It is clear that contributions to the Plaintiff Benefit Funds are only required to be made on work that is covered under the CBA. It is likewise clear that work that is not performed within the geographical boundaries of the CBA is not covered under the CBA and that such work cannot possibly create unfunded liabilities because no contributions can possibly be due under the CBA for work performed outside the eight-county area defined in the CBA. Plaintiffs assert that “Plaintiffs may be entitled to fringe benefits for work performed outside the jurisdiction, if Defendant intended to evade the Collective Bargaining Agreement.” (Dkt. No. 35, Pl.’s Mot. 11.) However, Plaintiffs have not cited one provision of the Trust or Plan documents, or one case, that supports this blanket proposition. While Plaintiffs obliquely suggest that EWI may be operating an alter-ego company or engaging in double-breasting within the jurisdiction of the CBA, conduct that conceivably could result in a violation of the terms of the CBA, no such claims are made against EWI in the instant Complaint, which merely seeks to enforce audit rights under the CBA.

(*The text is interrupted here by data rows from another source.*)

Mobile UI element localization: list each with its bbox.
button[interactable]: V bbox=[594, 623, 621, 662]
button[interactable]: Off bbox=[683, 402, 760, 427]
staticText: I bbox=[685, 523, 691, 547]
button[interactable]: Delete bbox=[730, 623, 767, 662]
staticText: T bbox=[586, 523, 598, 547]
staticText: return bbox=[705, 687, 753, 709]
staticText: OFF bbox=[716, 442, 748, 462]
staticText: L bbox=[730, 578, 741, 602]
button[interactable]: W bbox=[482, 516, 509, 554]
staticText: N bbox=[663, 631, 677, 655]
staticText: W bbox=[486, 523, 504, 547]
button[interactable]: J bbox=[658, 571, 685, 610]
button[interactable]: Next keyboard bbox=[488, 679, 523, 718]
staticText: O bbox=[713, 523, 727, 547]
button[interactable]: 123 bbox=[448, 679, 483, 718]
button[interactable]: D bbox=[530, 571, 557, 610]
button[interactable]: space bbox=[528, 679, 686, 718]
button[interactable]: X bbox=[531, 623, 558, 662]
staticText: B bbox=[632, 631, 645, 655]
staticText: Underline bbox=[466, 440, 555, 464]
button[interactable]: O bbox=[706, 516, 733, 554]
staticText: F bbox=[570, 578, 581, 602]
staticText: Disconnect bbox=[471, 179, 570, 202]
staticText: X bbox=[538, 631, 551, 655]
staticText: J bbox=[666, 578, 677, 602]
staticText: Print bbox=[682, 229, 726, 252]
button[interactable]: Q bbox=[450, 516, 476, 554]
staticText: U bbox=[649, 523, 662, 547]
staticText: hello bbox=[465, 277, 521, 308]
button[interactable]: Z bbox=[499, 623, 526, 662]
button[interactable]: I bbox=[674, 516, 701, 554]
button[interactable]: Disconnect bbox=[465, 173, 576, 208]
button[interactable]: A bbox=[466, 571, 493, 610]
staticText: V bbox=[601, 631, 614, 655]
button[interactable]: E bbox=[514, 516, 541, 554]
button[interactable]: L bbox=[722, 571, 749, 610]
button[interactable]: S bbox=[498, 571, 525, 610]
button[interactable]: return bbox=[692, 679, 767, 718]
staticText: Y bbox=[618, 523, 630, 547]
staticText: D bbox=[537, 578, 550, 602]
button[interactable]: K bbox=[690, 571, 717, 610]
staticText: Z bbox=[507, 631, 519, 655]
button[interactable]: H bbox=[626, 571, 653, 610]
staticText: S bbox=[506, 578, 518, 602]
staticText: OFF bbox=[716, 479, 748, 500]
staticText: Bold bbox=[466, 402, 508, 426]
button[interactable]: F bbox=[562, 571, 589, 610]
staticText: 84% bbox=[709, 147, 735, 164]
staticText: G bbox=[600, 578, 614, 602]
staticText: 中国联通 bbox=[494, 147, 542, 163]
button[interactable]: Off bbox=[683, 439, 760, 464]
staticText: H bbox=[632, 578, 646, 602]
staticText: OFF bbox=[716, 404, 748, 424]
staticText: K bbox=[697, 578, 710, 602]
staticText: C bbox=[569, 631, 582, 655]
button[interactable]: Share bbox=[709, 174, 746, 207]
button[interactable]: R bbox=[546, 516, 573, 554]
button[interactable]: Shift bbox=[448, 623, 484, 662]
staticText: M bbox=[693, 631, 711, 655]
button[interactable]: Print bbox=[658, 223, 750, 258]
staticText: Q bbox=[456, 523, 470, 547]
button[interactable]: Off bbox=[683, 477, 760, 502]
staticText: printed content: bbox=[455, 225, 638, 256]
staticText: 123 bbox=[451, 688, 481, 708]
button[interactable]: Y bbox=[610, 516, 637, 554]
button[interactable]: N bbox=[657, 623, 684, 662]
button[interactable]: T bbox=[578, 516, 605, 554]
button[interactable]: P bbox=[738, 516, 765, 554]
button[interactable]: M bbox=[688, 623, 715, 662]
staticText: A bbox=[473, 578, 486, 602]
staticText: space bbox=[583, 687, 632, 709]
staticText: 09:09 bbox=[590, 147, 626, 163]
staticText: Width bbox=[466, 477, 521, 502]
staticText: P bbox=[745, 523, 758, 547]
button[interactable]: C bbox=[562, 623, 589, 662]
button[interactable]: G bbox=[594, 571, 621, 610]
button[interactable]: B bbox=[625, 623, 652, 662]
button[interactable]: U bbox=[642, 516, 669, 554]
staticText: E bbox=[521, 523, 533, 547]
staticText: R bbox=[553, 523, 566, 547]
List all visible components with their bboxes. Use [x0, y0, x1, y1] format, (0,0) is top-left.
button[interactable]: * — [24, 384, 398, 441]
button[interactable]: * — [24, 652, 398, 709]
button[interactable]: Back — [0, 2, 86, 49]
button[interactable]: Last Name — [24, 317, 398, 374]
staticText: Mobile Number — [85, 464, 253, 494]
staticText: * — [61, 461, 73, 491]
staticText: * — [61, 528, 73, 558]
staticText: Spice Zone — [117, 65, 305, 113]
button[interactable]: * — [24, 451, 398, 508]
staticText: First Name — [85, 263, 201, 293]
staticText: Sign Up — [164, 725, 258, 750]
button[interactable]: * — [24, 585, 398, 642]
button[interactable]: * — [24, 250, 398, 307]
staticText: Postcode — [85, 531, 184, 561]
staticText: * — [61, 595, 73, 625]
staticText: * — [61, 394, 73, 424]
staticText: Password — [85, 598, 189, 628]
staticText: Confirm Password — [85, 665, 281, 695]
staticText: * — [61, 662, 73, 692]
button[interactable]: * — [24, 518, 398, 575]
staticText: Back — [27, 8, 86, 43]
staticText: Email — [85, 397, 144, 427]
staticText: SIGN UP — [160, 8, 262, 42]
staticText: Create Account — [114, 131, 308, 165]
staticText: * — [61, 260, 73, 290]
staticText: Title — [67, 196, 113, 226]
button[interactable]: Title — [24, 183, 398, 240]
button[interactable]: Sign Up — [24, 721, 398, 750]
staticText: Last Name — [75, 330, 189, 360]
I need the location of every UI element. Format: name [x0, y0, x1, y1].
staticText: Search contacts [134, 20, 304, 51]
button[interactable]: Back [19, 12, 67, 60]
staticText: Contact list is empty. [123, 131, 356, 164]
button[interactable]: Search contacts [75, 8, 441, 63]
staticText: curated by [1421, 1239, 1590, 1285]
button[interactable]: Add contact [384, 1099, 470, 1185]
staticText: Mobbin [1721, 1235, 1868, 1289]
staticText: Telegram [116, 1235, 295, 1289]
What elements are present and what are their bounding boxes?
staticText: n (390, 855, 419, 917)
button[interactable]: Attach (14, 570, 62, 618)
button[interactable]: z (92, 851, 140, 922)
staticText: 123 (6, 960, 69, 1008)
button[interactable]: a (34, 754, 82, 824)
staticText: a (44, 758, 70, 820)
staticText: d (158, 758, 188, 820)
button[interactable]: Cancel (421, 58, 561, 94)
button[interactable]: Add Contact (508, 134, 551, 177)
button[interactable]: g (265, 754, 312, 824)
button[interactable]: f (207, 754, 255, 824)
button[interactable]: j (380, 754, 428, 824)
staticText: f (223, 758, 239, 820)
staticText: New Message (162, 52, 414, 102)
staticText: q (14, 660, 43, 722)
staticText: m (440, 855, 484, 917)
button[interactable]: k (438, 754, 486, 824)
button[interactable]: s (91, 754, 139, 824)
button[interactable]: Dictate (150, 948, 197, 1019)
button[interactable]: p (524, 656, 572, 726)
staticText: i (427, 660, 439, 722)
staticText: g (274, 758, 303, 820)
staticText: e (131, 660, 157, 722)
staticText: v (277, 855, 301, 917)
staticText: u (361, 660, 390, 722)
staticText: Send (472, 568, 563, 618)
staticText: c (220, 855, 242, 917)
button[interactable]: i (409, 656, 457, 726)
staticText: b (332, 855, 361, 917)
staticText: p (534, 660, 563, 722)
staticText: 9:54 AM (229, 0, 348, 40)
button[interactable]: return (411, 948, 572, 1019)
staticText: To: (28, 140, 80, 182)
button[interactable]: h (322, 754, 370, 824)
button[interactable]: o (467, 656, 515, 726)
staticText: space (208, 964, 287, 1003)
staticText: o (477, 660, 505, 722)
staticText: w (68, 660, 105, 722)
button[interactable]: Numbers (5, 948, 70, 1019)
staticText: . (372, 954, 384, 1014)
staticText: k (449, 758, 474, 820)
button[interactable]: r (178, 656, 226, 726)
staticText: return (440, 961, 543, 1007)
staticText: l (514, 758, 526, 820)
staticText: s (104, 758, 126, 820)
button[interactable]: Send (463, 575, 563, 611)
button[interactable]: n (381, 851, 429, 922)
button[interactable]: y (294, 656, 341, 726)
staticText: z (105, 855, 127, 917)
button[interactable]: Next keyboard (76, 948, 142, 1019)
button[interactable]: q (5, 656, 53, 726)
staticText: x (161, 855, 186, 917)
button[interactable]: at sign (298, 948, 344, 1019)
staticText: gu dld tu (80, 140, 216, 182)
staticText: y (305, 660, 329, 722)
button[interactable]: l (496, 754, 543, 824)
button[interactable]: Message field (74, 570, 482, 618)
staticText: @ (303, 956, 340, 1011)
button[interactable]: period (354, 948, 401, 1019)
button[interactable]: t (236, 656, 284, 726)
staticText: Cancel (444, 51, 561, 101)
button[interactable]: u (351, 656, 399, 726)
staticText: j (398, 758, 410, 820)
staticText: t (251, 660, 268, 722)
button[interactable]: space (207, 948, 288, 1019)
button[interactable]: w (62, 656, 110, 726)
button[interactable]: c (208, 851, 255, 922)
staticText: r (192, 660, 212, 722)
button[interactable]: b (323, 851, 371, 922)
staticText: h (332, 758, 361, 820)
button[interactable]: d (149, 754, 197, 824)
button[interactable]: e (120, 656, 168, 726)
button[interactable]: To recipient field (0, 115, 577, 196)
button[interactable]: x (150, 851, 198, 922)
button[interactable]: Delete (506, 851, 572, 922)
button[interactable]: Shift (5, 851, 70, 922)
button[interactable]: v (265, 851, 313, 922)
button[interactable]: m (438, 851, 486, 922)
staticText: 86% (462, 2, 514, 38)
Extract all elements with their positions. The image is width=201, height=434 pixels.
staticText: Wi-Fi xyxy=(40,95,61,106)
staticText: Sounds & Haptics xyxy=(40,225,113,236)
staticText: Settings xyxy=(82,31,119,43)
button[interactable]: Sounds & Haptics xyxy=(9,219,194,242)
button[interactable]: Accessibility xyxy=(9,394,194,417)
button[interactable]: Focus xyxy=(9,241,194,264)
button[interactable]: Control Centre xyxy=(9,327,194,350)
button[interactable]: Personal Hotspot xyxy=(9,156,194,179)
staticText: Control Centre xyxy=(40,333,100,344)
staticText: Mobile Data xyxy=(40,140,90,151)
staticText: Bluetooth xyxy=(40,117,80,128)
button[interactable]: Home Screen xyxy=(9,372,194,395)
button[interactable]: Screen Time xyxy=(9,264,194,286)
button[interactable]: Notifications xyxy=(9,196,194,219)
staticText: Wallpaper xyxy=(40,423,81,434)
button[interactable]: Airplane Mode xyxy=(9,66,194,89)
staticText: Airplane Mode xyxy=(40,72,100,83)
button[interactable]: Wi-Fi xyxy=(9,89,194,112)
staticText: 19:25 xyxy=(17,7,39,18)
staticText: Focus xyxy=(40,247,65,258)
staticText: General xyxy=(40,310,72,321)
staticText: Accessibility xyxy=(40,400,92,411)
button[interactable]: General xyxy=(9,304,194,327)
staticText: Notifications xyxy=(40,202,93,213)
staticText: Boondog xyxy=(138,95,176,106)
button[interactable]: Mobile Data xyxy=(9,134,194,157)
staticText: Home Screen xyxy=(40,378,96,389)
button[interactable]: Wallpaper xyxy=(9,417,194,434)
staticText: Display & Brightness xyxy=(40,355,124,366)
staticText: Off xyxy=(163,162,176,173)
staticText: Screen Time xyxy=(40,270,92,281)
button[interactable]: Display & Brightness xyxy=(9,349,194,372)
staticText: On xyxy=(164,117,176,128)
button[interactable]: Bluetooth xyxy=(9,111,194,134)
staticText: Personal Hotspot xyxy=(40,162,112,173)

A. Plaintiffs are Not Entitled to Audit Records for Employees Working Beyond the Geographical Jurisdiction of the CBA

The Plaintiffs’ right to audit the books and records of EWI to verify that required contributions have been made is not without limits. Central States, Southeast and Southwest Areas Pension Fund, et al v. Central Transport, Inc., 472 U.S. 559, 571, 105 S.Ct. 2833, 86 L.Ed.2d 447 (1985). Importantly, the authority to audit “is limited ... by the terms of the parties’ agreements.” Id. at 565, 105 S.Ct. 2833. “[Wjhere the plan documents limit[] the scope of the trustees’ duties to eligible employees and beneficiaries, the scope of the audit [cannot] not be expanded to include non-eligible employees.” Cement Masons Local 527 v. Buffa Concrete Contractors, Inc., No. 10-cv-1971, 2011 WL 719205, at *2 (E.D.Mo. Feb. 23, 2011) (distinguishing Central States and noting that the plan documents control).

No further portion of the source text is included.